One of the curiosities of the sudden re-emergence of stark ideological dividing lines in the Liz Truss era has been the fact that her central policy aim – trying to grow the economy – is not something that Labour would disagree with.
Similarly, for all the reactions of outrage and, at times, genuine surprise at Kwasi Kwarteng’s unofficial budget on Friday, the government’s focus on cutting taxes does not, in the most basic terms, differ that much from Labour’s previous criticism of tax increases under Boris Johnson and Rishi Sunak.
The political dividing lines are shifting at speed, and for all Labour’s largely unspoken delight at facing a government seemingly intent on channelling fiscal giveaways towards the better-off, the party is also wary lest it digs itself into the wrong trench.

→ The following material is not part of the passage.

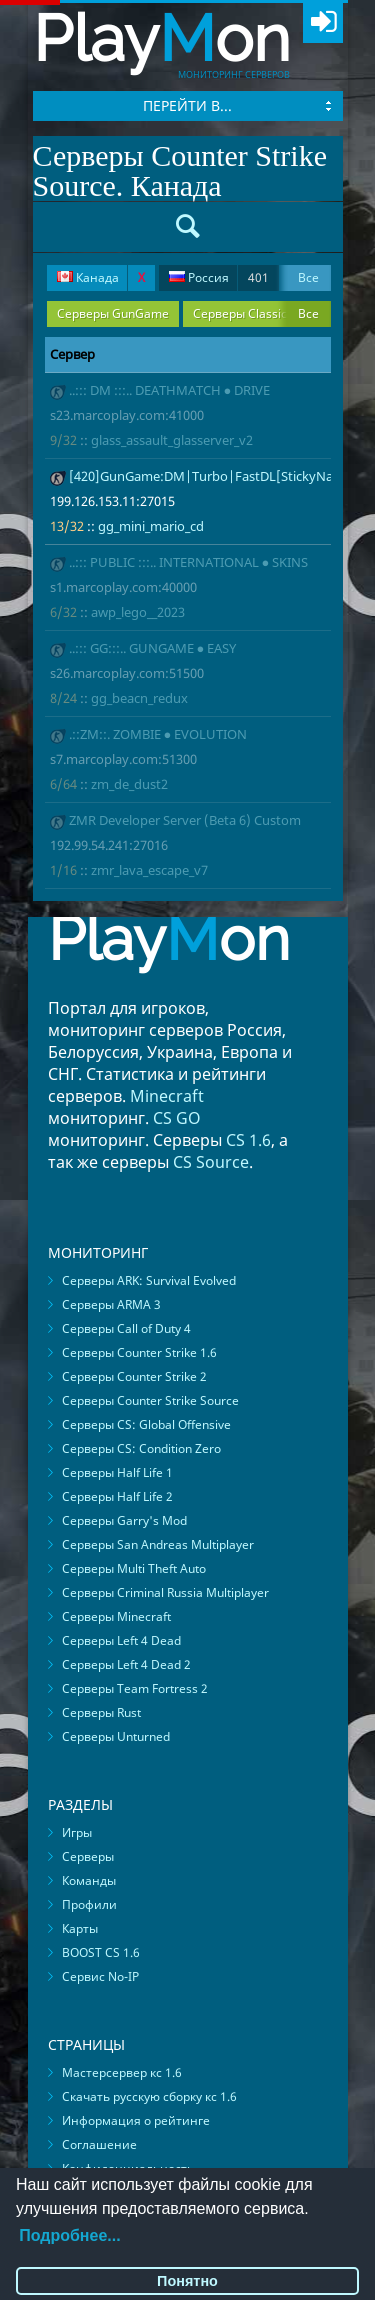 Image resolution: width=375 pixels, height=2300 pixels. What do you see at coordinates (121, 1640) in the screenshot?
I see `Серверы Left 4 Dead` at bounding box center [121, 1640].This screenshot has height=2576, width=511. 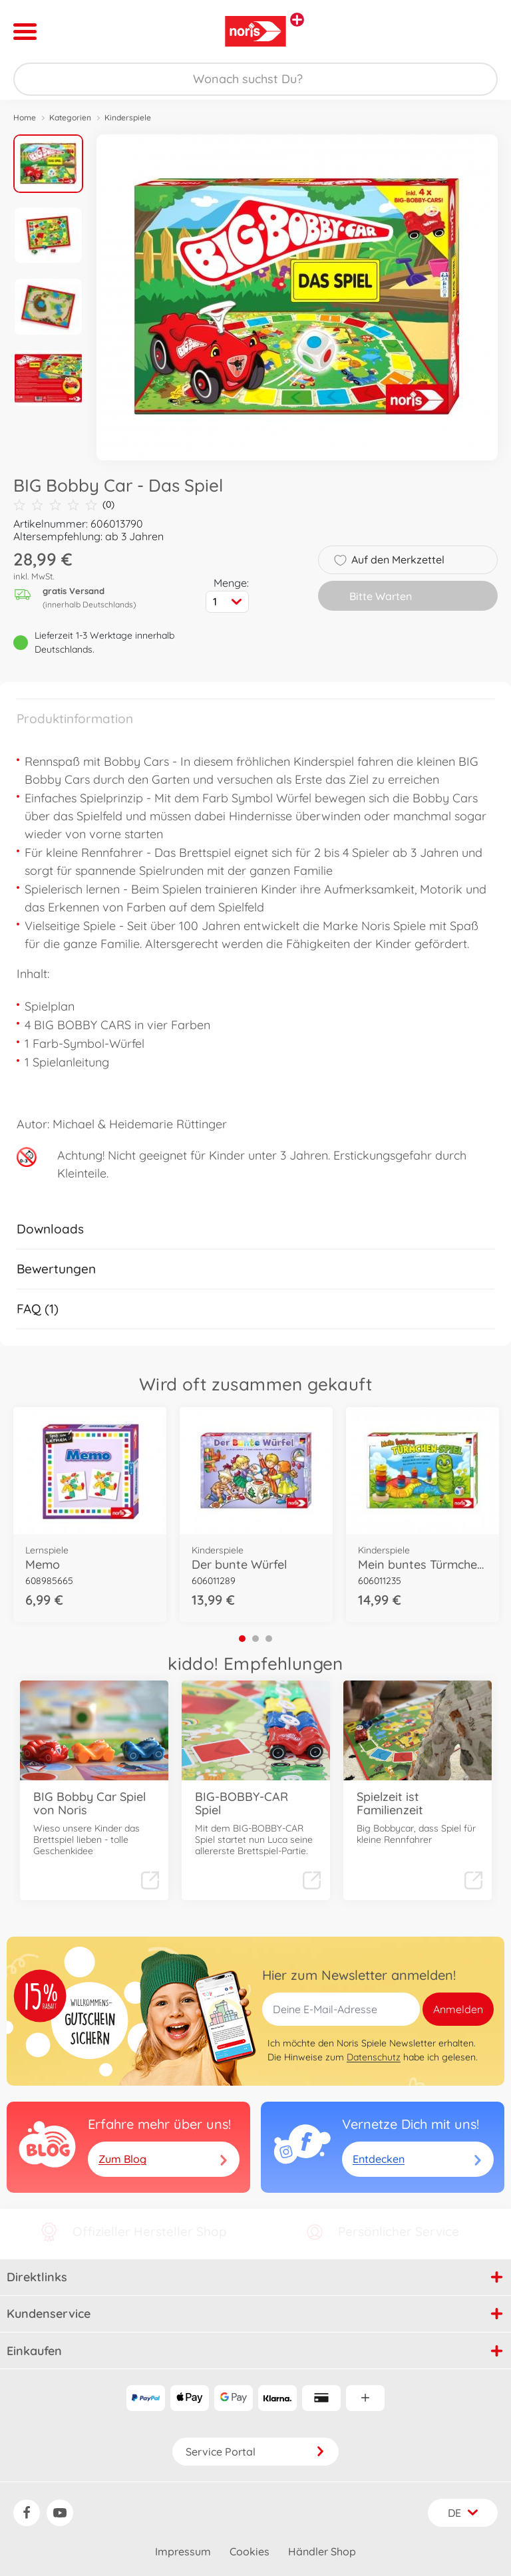 I want to click on Kinderspiele, so click(x=127, y=117).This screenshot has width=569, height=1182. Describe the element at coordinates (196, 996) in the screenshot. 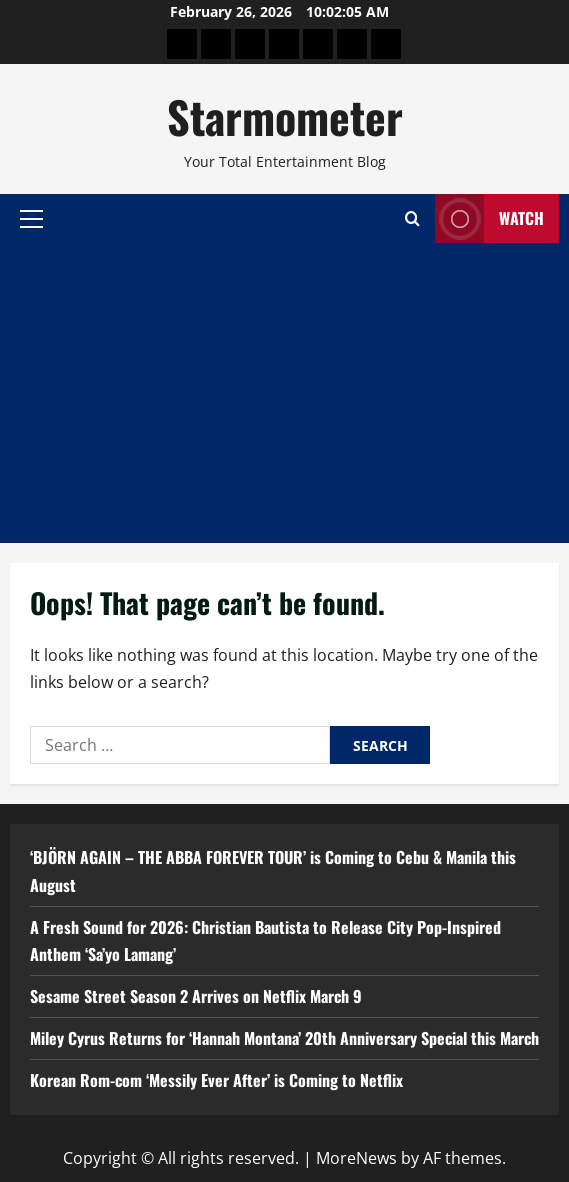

Hence the focus on the economy at this week’s Labour conference in Liverpool, and the ways in which Keir Starmer and his shadow chancellor, Rachel Reeves, can present an alternative vision to voters.
An early sign came in Starmer’s interview with the BBC on Sunday morning, in which he committed to reversing the abolition of the top 45p rate of income tax but not the 1p cut to the basic rate.

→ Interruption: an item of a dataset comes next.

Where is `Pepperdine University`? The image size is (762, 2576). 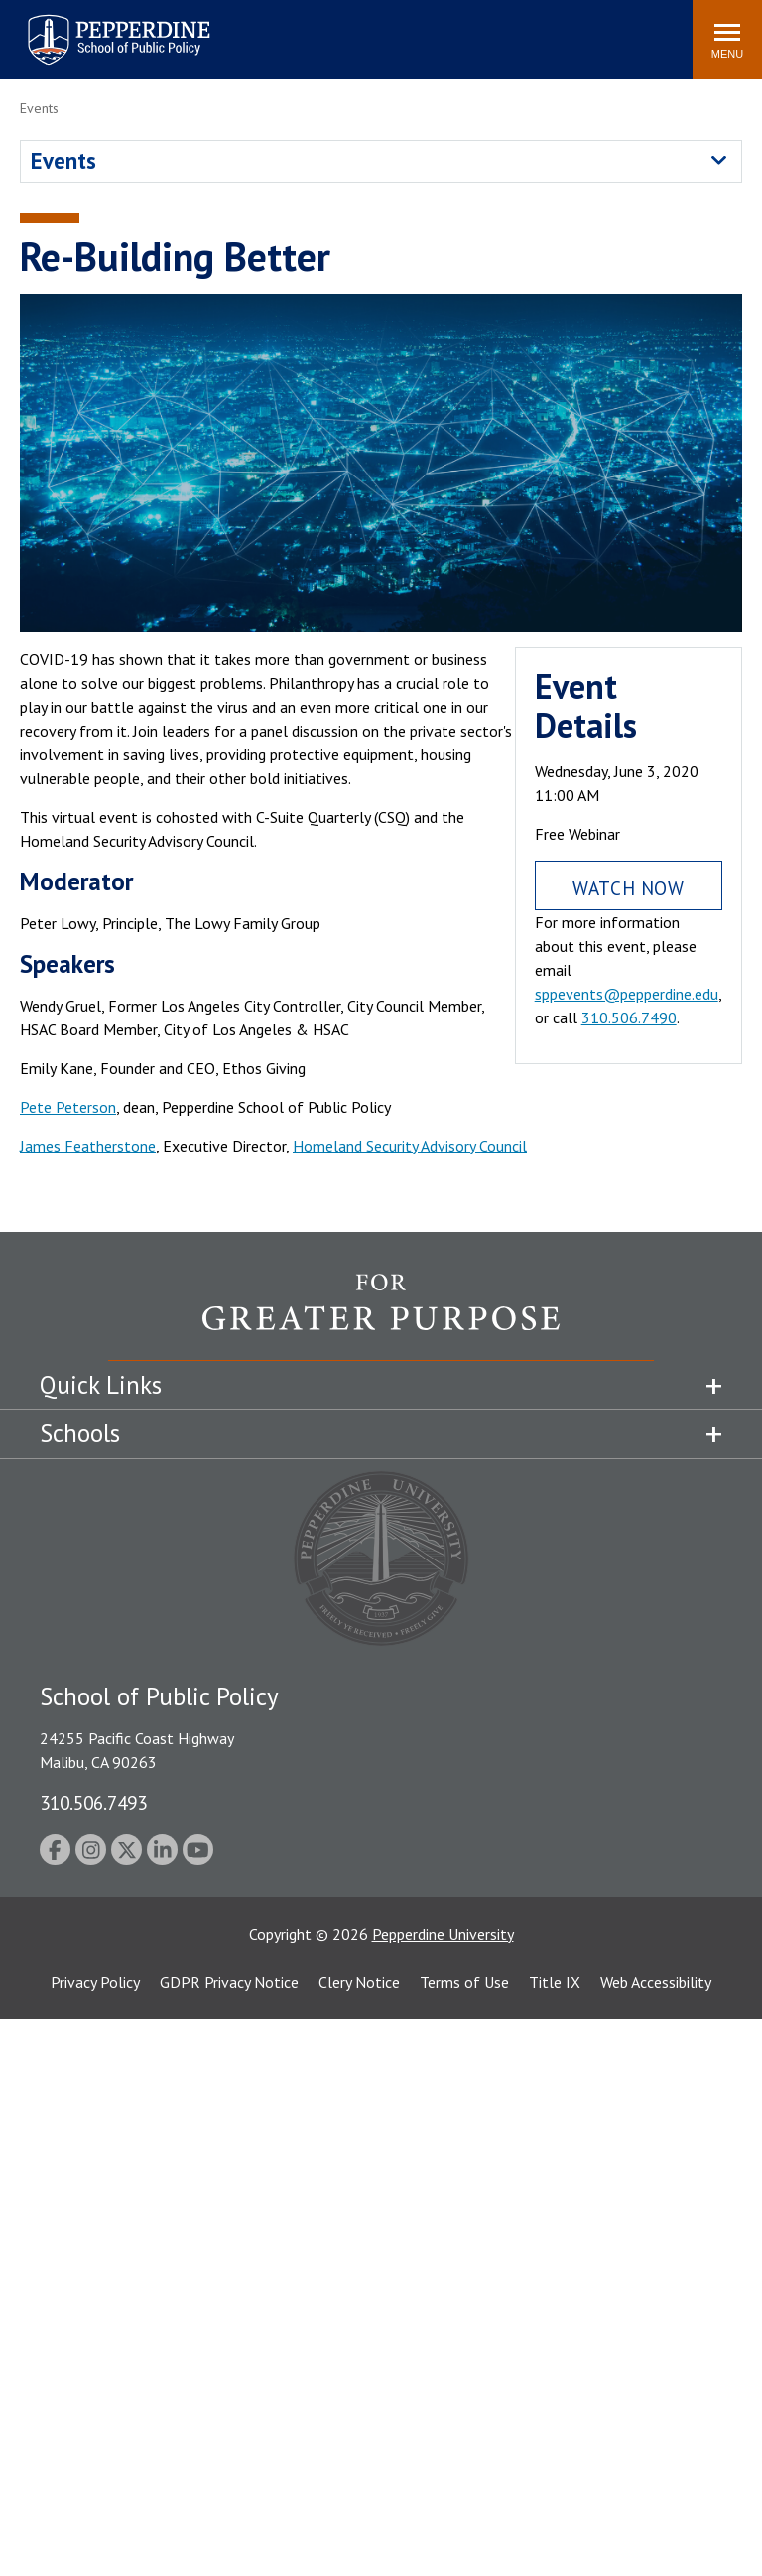
Pepperdine University is located at coordinates (443, 1934).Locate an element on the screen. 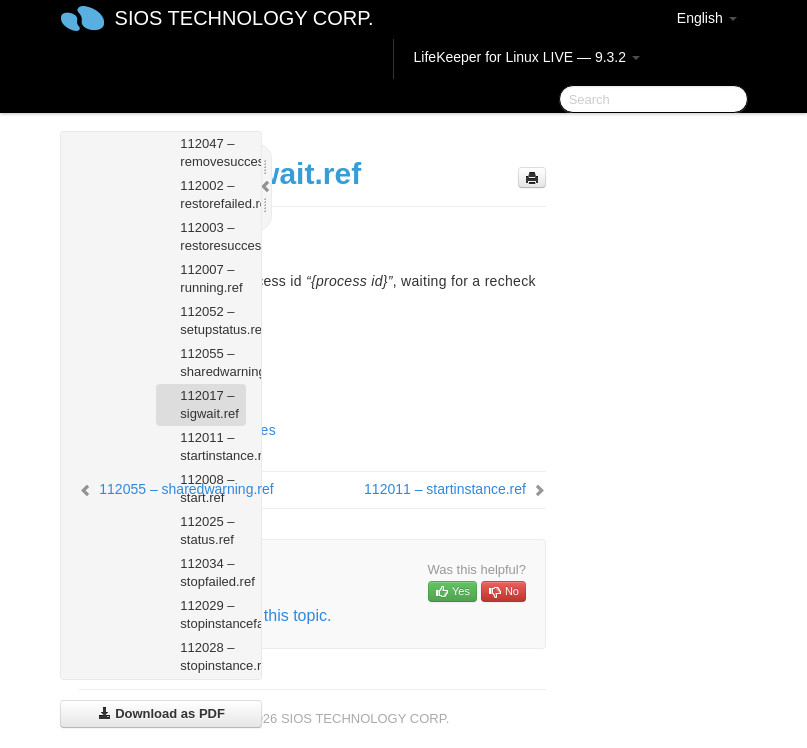  112003 – restoresuccess.ref is located at coordinates (213, 236).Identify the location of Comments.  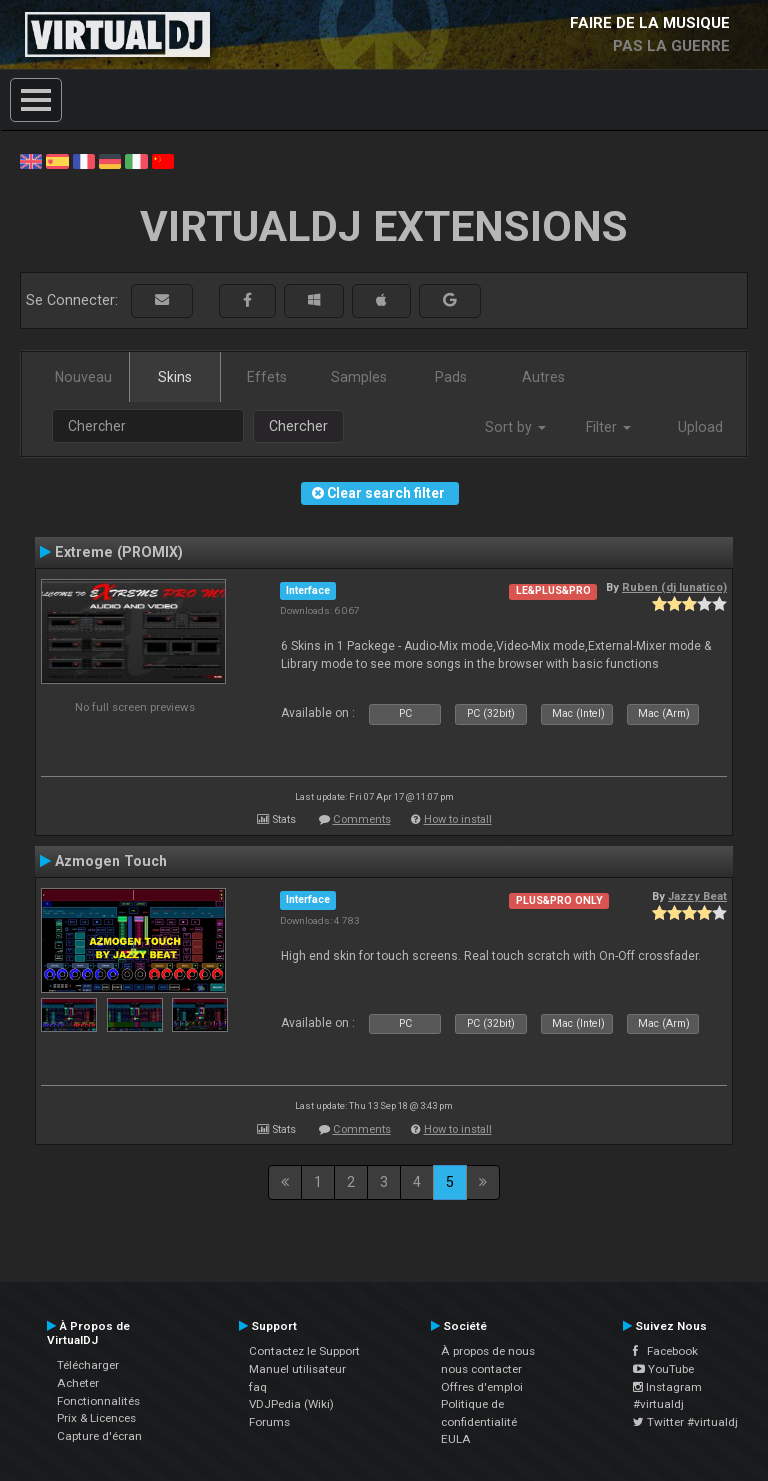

Half an hour earlier, Andy Burnham, the Labour mayor of Greater Manchester, had argued that both should go, saying there were better ways of targeting help to poorer people than a basic-rate tax cut benefiting everyone.

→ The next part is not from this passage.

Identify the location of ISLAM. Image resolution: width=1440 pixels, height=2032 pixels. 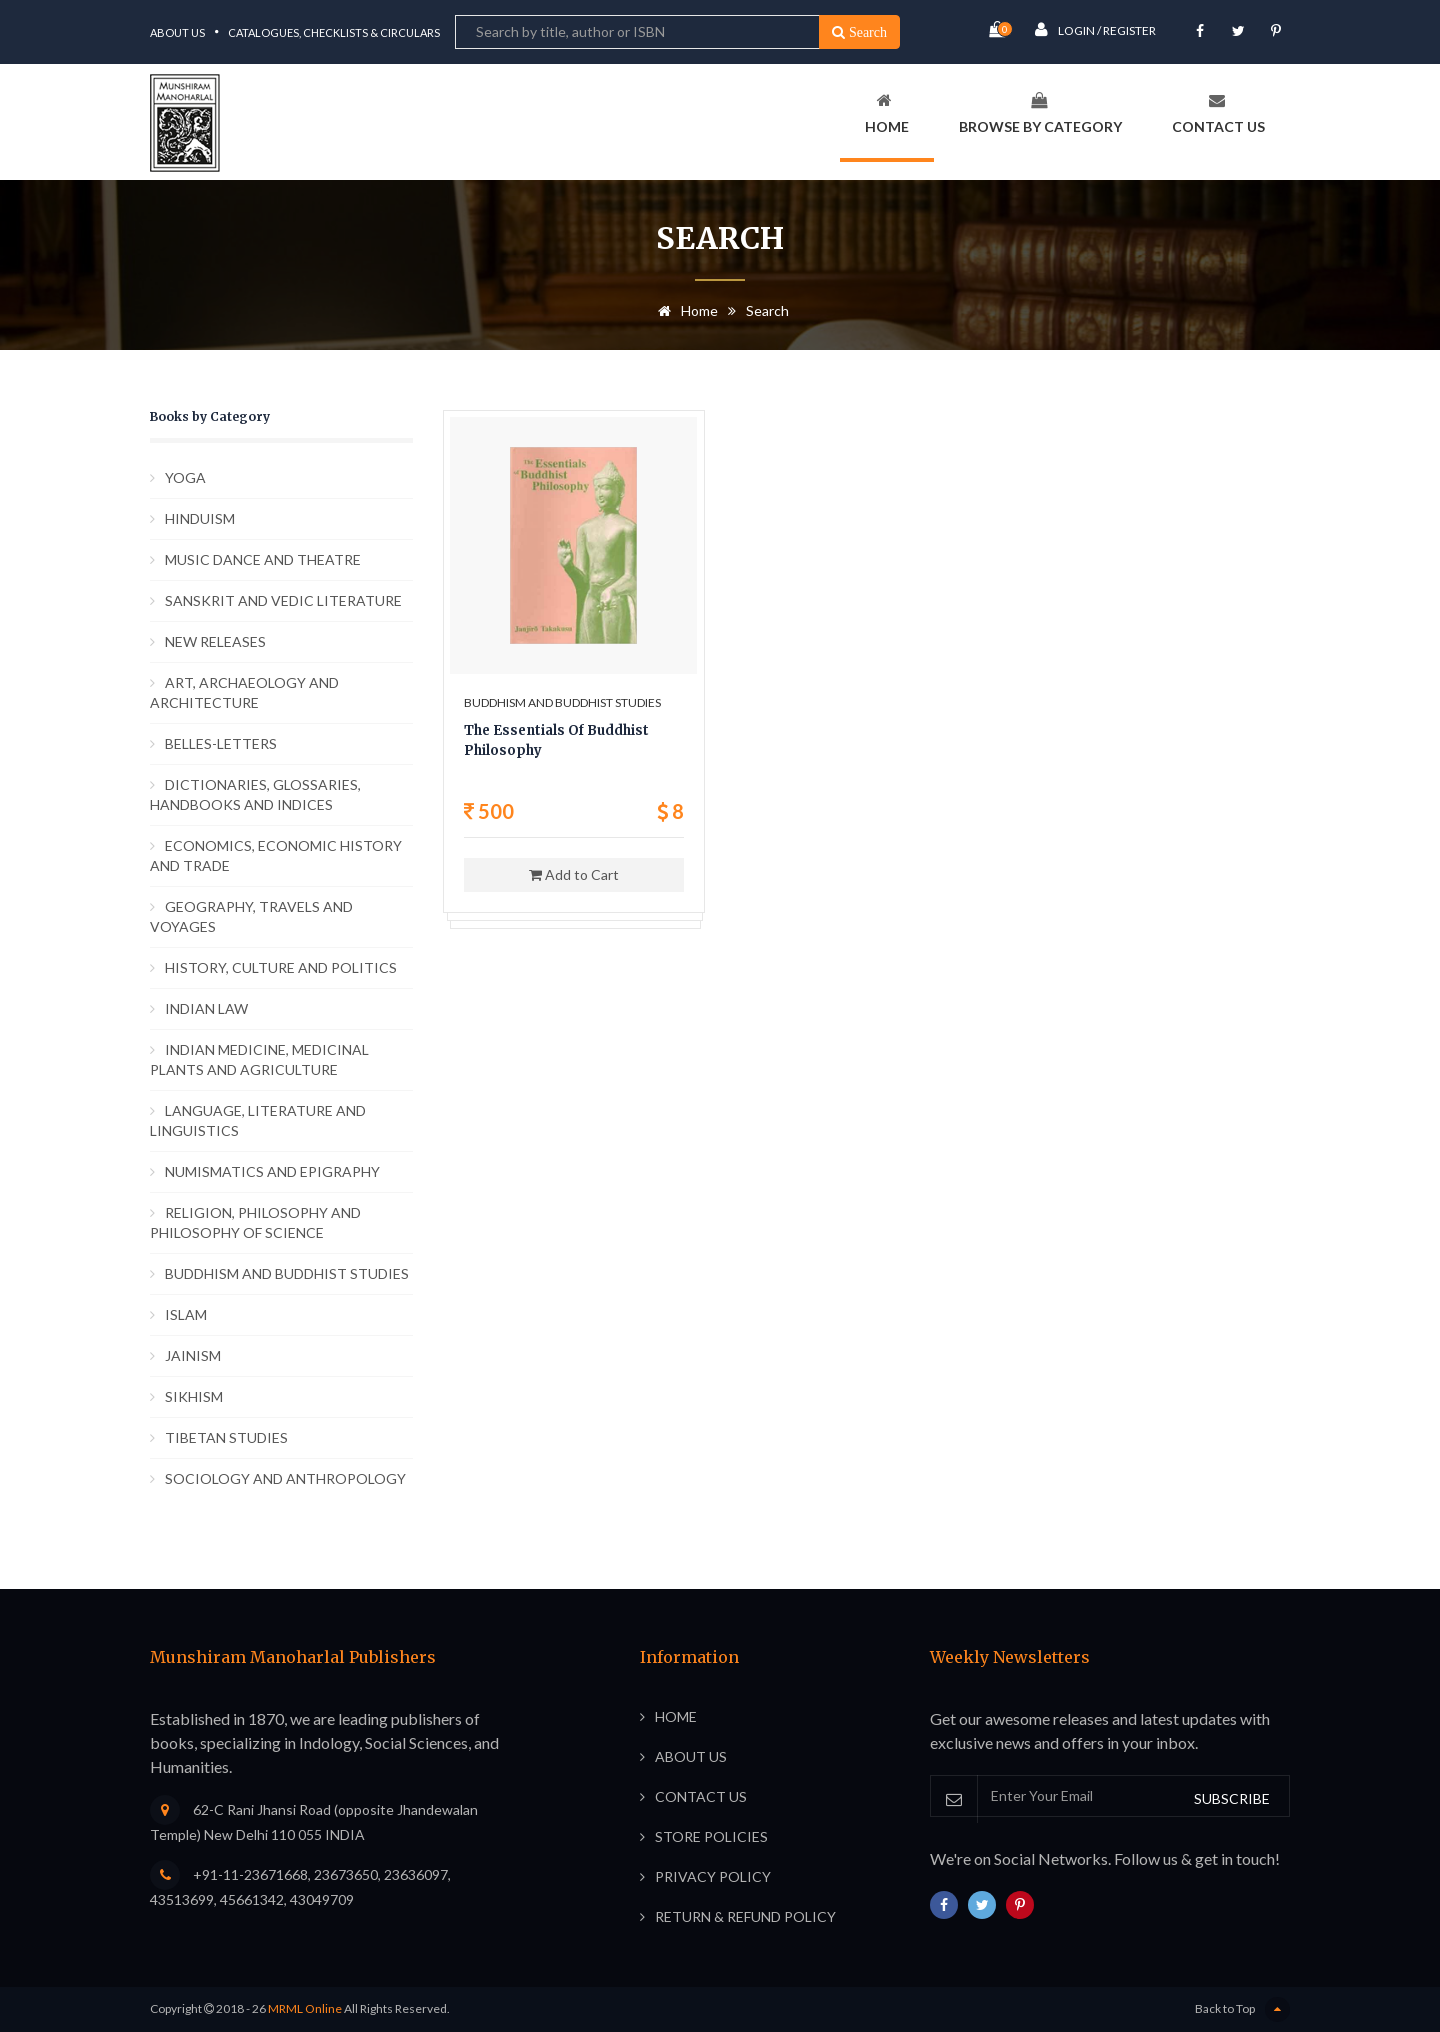
(186, 1314).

Economically, Burnham is most probably correct, but politically, Starmer’s position has some logic. Going into an election, a Conservative attack of “you want to increase taxes on the rich” is hardly as resonant as one saying “you want to increase taxes on everyone”.
The second half of this equation, to be spelled out by Reeves on Monday in perhaps the most important speech of the conference, is to set out an alternative vision for growing the economy. And this is where the dividing lines perhaps become more simple.
Reeves is to stress the importance of strong public services, not least the NHS and education. Echoing Truss’s repeated leadership campaign claims about her supposedly failing comprehensive school, Reeves told the Guardian in an interview before her speech that her school used prefab huts for sixth-form buildings.
Most voters would probably agree that public services have deteriorated since 2010, when David Cameron’s coalition government set out on its course of brutal austerity spending cuts, which were mainly outsourced to local authorities.
Johnson declared the era of austerity over, promising a new era of levelling up, however modestly this was funded. Truss and her chancellor have just delivered £45bn of tax cuts, which are intended to be permanent.
Despite Downing Street’s stated insouciance over soaring public debt, Kwarteng has committed to cutting it as a share of GDP before too long, and something has to give. It is thus not a surprise that some are predicting a new round of spending cuts.
Labour believe that most voters would happily pay more in taxes, especially if largely confined to corporations and richer individuals, in return for better public services. Most polling seems to support this idea, so as a winter looms in which the NHS could face its worst crisis for years, and with train services crumbling and the country in the grip of an energy crisis, raising the spectre of renewed austerity could be even more effective.